Alla pari che nel caso di un fico, l’agronomia ci insegna che la vite è una pianta capace di fruttificare spontaneamente e quindi è possibile che essa fruttifichi da sola anche senza l’intervento dell’agricoltore, come appunto è l’uomo raggiunto dalla Rivelazione e dalla costanza dell’amore di Dio: a un certo punto non dovrebbe che recare frutto e apportare da se medesimo risultati degni della sua stessa dignità come l’amore e la bontà delle opere, e invece la sua condotta continua ad essere perversa e irrazionale. E questo inderogabilmente, anche quando Dio interviene con mezzi in necessari e in fondo non appropriati, come nel caso di una torre e di un tino, per incoraggiare l’uomo alla rettitudine e alla bontà dell’essere e dell’agire: l’uomo, che tuttavia dispone pur sempre della possibilità decisionale e di libero arbitrio, protende sempre per i frutti marci e avariati.

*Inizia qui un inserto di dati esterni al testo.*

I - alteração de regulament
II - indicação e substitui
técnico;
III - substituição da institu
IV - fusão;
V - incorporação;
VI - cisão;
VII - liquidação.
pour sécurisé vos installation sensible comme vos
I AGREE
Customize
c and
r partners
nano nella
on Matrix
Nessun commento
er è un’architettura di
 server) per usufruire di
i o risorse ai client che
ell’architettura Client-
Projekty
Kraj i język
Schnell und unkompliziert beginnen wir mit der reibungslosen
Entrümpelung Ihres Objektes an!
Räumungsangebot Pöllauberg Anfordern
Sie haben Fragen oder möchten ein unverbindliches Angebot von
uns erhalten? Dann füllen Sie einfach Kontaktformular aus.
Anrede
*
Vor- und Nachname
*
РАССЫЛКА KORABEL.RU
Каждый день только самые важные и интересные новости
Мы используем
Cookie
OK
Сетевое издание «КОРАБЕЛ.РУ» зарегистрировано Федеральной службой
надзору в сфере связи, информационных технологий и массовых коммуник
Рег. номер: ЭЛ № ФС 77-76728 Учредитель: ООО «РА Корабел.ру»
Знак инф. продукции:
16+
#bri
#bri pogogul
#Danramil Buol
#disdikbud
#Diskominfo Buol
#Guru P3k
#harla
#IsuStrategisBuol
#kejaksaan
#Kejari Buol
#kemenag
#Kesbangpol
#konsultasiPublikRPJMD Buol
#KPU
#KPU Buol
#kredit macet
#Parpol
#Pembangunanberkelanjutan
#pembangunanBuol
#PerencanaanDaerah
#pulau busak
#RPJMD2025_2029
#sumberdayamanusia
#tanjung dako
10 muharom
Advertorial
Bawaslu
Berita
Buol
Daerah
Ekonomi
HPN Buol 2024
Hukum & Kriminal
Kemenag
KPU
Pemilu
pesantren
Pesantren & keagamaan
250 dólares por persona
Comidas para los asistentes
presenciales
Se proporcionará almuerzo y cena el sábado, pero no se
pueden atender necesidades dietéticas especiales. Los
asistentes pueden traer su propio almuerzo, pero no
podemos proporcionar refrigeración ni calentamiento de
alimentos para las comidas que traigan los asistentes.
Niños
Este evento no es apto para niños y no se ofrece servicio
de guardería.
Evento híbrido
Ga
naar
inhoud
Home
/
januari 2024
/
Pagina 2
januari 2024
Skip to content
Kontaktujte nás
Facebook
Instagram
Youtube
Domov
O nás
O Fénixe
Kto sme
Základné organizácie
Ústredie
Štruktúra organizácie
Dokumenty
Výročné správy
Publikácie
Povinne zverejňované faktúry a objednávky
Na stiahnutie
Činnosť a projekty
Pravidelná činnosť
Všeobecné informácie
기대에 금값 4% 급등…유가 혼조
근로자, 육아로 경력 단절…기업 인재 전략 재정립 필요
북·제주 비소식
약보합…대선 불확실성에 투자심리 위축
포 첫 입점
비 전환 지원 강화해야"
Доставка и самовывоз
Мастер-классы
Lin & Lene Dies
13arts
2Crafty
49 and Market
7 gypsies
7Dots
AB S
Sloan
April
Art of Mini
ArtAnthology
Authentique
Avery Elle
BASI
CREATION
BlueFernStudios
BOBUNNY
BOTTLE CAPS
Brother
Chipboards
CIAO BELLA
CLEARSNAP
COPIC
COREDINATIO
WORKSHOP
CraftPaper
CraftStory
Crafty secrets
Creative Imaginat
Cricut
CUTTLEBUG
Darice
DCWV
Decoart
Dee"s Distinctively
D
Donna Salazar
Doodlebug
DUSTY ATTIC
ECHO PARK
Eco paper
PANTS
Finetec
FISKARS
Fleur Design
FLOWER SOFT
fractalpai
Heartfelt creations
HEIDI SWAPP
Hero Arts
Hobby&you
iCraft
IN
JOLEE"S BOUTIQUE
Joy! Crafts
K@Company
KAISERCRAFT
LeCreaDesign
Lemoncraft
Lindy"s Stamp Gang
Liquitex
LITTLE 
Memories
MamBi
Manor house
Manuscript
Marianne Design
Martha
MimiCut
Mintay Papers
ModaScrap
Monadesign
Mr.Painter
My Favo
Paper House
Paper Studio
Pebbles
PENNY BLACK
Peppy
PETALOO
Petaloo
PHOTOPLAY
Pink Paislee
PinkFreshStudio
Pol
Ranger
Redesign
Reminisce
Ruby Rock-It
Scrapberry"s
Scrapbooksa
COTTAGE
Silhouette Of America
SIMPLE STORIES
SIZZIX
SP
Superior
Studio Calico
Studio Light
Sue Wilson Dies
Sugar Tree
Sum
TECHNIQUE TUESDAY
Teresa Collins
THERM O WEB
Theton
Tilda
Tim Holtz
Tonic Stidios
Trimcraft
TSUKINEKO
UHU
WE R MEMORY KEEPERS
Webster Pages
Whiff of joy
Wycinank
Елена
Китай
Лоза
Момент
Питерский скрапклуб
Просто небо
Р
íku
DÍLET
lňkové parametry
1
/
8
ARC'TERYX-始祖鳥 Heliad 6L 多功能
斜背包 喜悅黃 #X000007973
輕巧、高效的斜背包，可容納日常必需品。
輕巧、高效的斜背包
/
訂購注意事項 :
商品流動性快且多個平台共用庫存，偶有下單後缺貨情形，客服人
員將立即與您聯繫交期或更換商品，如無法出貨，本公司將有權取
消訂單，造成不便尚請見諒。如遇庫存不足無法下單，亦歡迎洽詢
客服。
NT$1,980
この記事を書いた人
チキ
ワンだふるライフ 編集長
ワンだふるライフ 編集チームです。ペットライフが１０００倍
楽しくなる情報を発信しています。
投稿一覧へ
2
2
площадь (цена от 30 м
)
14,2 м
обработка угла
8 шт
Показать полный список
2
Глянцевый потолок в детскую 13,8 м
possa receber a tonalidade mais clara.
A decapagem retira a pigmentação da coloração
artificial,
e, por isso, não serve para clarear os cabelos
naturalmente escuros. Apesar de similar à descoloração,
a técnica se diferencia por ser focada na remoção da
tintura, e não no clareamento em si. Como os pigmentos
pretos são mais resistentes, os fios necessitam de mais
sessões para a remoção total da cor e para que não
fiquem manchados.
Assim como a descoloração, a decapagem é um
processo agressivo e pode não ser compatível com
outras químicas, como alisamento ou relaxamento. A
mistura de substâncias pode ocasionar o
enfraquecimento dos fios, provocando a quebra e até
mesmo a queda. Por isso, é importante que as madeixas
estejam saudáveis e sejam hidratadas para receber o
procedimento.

Cosa fare di questa vigna? Come atteggiarsi di fronte all’ostinata perversione dell’uomo?
Non resta altro che concedere un ulteriore dono all’umanità perché prenda coscienza di se stessa, ossia condividere con essa ogni passo e ogni itinerario; in altre parole la risposta di Dio è quella di concedere un ulteriore premio per il quale l’uomo avverta concretamente e senza ombra di dubbio che Egli cammina con l’umanità e vuol essere egli stesso parte attiva di questa vigna, anzi vuol essere lui stesso vite per condividere le ansie e le lotte nelle quali noi tutti ci inerpichiamo ogni giorno. E così decide di incarnarsi lui stesso, diventando uomo fra gli uomini sotto la Legge e non senza le restrizioni dell’umano.
In Cristo Dio raggiunge questa vigna infruttuosa che è l’umanità insegnandole a recare frutto e fornendo per tale scopo tutti i mezzi e gli strumenti appropriati e lo stesso Cristo accetterà anche di essere ucciso da falsi vignaioli arroganti pur di mostrare, nello Spirito Santo, la sollecitudine dell’amore del Padre e anzi identificandosi egli medesimo come la vite che accoglie in se tutti i tralci.
Cristo non solo ci visita ma con la sua presenza, la sua parola e la sua azione ci attira a sé e ci seduce conducendoci al Padre e nel Battesimo noi ci sentiamo allora davvero tralci innestati alla vite che è lui e fortificati di una linfa vitale che ci sostiene e che ci mantiene in essere.
In Cristo insomma è Dio che si fa' avanti per primo per accordare agli uomini il suo perdono e il gesto più evidente di questa intenzione divina è il sacrificio della croce; a noi non rimane altra cosa allora che fare la parte dei tralci innestati alla vite, affidandoci alla sua guida e restando vincolati al suo sostegno nel contesto dei problemi e delle difficoltà, come anche nei progetti e nelle aspirazioni. Certamente accogliere Cristo è possibile solo nell'ottica della fede matura e disinteressata e della conversione del cuore evitando ogni resistenza al suo offrirsi gratuito per noi e quella di Cristo non è una scelta fra le tante, eppure l'uomo non può prescindere da Lui visto che si tratta del Dio incarnato venuto a sorreggere l'umanità in vista della soddisfazione delle attese reali di questo tempo, nonché della salvezza e il fatto che in Lui Dio si sia reso presente ponendosi come fondamento dell'uomo e delle sue scelte suggerisce che di Cristo occorre nutrire fiducia incondizionata e libera, avendolo come punto di riferimento essenziale appunto perché gratuitamente ci si è donato.